(Extracted records)
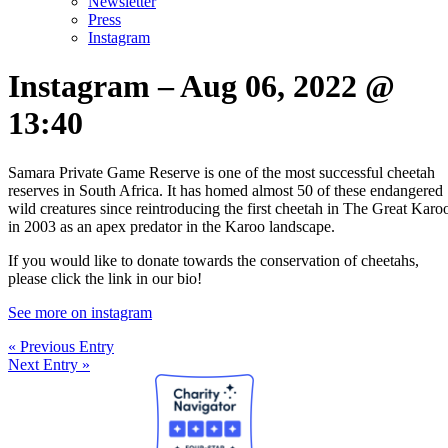
Newsletter
Press
Instagram
Instagram – Aug 06, 2022 @
13:40
Samara Private Game Reserve is one of the most successful cheetah
reserves in South Africa. It has homed almost 50 of these endangered
wild creatures since reintroducing the first cheetah in The Great Karo
in 2003 as an apex predator in the Karoo landscape.
If you would like to donate towards the conservation of cheetahs,
please click the link in our bio!
See more on instagram
« Previous Entry
Next Entry »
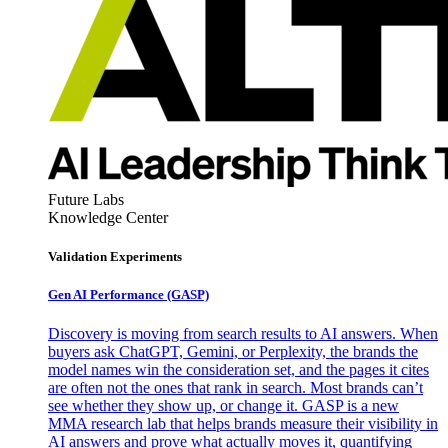
Future Labs
Knowledge Center
Validation Experiments
Gen AI
Performance (GASP)
Discovery is moving from search results to AI answers. When
buyers ask ChatGPT, Gemini, or Perplexity, the brands the
model names win the consideration set, and the pages it cites
are often not the ones that rank in search. Most brands can’t
see whether they show up, or change it. GASP is a new
MMA research lab that helps brands measure their visibility in
AI answers and prove what actually moves it, quantifying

ACTIVITY:
Provide the count of lines holding the word "that" in these entries, and no other words.

RESULT OF THIS TASK:
2